### Records supplied

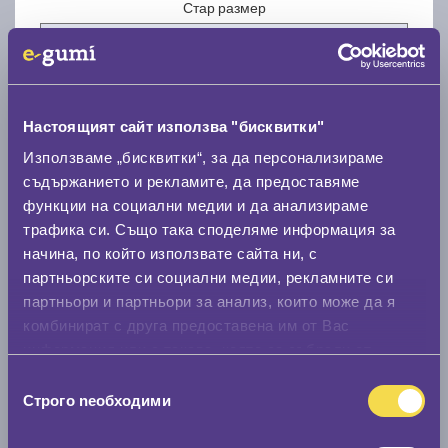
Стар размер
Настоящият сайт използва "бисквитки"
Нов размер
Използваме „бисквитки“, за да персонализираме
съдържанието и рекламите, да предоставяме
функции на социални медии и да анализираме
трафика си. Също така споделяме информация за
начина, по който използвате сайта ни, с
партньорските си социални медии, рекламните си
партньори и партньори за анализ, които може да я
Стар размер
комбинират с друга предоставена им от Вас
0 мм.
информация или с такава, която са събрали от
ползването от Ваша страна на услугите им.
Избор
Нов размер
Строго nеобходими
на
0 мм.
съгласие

### Assignment
Your output is the lines from the top of the entries through the line containing "информация или с такава, която са събрали от", exactly as they stand. No pictures belong in it.

### Solution
Стар размер
Настоящият сайт използва "бисквитки"
Нов размер
Използваме „бисквитки“, за да персонализираме
съдържанието и рекламите, да предоставяме
функции на социални медии и да анализираме
трафика си. Също така споделяме информация за
начина, по който използвате сайта ни, с
партньорските си социални медии, рекламните си
партньори и партньори за анализ, които може да я
Стар размер
комбинират с друга предоставена им от Вас
0 мм.
информация или с такава, която са събрали от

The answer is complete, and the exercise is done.